Décerné conjointement avec les Rencontres Philosophiques, le Prix de la Principauté 2021 a été décerné à Julia KRISTEVA le 12 octobre lors de la Cérémonie de proclamation des Prix de la Fondation Prince Pierre.
 

 

 

Altesse Royale,

Chère Charlotte,

Mesdames et messieurs de la Fondation Prince Pierre et des Rencontres Philosophiques de Monaco,

Chers collègues et amis,

 

Le prestigieux prix de la principauté de Monaco que je reçois aujourd’hui m’honore et me bouleverse pour plusieurs raisons, dont je ne retiendrai que la principale. Votre récompense s’adresse à une européenne convaincue qui essaie d’inscrire dans la langue française la vivacité de la culture européenne. Cette langue française, cette culture européenne rayonnent si bien dans les liens particuliers, et l’amitié traditionnelle unissant la France et la principauté, qu’elles incarnent – que vous incarnez – le rêve européen et nous invite – vous nous invitez – à y croire.

Venant de vous, de votre vocation historique et géographique, spirituelle et politique ce prix m’encourage à développer deux dimensions qui me préoccupent en cette période de ma vie et dans le contexte de l’incertitude globale : le besoin de croire qui sous-tend le sacré ; et la capacité des femmes à refonder les valeurs dont a besoin l’accélération anthropique en cours.
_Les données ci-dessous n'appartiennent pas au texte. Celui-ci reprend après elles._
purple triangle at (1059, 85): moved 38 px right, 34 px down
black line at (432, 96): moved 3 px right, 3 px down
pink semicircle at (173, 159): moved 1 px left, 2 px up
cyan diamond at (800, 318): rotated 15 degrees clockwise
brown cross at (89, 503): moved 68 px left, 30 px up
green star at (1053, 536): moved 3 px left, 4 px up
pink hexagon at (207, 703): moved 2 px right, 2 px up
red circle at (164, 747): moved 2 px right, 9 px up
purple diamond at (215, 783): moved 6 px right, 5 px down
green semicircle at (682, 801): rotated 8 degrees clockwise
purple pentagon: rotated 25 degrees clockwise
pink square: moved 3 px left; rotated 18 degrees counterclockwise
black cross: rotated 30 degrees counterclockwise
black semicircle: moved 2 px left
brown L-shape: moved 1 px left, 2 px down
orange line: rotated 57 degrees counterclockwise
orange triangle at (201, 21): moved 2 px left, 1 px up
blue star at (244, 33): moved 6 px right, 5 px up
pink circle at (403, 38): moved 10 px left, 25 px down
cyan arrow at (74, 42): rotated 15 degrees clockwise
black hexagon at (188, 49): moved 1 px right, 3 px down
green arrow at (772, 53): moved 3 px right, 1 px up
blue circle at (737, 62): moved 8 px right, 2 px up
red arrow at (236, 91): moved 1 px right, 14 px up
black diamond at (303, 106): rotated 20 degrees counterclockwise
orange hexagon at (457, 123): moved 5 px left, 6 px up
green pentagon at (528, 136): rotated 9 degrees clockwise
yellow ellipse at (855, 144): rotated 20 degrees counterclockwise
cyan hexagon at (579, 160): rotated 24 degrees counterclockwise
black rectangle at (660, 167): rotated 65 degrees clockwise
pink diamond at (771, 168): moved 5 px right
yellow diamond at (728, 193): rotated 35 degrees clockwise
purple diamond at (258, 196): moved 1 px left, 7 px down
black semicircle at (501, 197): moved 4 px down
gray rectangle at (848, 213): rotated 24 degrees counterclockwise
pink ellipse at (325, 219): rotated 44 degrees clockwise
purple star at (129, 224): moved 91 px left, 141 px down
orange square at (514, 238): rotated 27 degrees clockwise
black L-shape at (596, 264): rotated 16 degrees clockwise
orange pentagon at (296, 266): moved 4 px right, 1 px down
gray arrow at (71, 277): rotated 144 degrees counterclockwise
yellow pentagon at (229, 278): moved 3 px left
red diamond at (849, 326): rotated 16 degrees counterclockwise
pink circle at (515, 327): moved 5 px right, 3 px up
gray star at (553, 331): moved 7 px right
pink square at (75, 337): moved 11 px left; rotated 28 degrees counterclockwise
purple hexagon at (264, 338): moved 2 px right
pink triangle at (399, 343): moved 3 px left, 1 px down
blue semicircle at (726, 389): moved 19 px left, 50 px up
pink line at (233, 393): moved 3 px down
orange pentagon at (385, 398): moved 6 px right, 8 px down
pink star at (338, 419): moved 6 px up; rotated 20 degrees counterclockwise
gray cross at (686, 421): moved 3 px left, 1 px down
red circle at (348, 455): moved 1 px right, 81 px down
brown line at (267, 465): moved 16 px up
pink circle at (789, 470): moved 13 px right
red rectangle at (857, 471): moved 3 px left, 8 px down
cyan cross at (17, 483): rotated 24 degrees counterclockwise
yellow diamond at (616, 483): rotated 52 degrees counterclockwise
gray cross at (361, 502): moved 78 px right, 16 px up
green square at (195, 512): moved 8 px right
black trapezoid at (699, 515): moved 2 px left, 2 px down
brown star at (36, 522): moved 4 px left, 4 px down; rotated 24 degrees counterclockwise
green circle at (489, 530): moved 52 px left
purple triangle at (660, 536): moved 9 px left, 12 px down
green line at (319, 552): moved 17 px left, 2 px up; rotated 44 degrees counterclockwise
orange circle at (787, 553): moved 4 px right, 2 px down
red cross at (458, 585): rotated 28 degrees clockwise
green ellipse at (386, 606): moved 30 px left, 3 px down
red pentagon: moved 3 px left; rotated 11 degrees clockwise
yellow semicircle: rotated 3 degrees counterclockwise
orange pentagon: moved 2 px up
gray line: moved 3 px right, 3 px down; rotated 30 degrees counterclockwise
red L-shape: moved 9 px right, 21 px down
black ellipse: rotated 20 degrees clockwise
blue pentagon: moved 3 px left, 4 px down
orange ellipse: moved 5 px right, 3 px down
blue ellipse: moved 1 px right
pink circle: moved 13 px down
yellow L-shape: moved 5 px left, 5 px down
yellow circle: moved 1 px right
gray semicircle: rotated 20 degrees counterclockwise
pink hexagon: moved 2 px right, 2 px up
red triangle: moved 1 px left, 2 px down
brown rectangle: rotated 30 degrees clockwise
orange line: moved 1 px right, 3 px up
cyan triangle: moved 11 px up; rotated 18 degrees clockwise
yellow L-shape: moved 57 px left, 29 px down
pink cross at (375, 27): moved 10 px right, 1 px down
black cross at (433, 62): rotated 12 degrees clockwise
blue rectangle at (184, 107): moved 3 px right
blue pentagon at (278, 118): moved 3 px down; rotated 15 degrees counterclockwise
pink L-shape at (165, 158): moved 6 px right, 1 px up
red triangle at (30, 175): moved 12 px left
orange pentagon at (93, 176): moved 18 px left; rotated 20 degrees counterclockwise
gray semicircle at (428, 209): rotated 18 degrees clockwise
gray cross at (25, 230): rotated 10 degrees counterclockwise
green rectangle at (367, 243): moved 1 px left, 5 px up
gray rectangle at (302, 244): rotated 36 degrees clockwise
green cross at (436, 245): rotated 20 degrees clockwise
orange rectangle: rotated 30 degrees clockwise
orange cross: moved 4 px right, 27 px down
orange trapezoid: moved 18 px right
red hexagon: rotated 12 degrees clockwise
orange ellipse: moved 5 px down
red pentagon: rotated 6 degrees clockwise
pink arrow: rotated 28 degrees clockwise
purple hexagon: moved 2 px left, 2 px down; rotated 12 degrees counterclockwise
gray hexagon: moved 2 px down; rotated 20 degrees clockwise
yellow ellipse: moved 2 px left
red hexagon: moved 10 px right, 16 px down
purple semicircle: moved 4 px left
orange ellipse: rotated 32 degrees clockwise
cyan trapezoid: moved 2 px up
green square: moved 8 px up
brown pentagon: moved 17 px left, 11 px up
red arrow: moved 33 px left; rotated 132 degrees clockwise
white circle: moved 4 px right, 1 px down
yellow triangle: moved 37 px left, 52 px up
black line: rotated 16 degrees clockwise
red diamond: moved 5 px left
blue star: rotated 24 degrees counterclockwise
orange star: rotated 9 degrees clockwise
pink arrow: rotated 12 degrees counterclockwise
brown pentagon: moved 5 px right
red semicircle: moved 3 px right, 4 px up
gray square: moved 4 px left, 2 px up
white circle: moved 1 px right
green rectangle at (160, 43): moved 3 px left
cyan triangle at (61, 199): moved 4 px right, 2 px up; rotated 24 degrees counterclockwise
Permettez-moi ce bref rappel de mes débuts de linguiste : « croire » remonte à la racine sanskrite *kred par laquelle le fidèle signifie qu’il donne son cœur à une divinité dont il reçoit en récompense le temps : reconnaissance, protection et éternité. Dans les langues slaves *kred (devenu credo ou crédit dans les langues latines) a donné *srad/•strad en insistant sur la souffrance dans l’épreuve inhérente à l’investissement de l’altérité absolue. Mon dernier livre Dostoïevski face à la mort, ou le sexe hanté du langage (Fayard, octobre 2021) se propose de décrypter le sous-sol de l’âme européenne pour penser ses démons et ses crimes parmi lesquels le féminicide, la pédophilie et le nihilisme auxquels les démocraties modernes peinent à répondre.

Quant à la question féminine, ni opposition binaire qui perpétue la guerre des sexes et encore moins son effacement dans le genre, j’essaie d’élucider le féminin comme une capacité de se transformer (à ne pas confondre avec l’adaptation et la résilience) accompagnant ainsi et stimulant les transformations des sociétés et des civilisations.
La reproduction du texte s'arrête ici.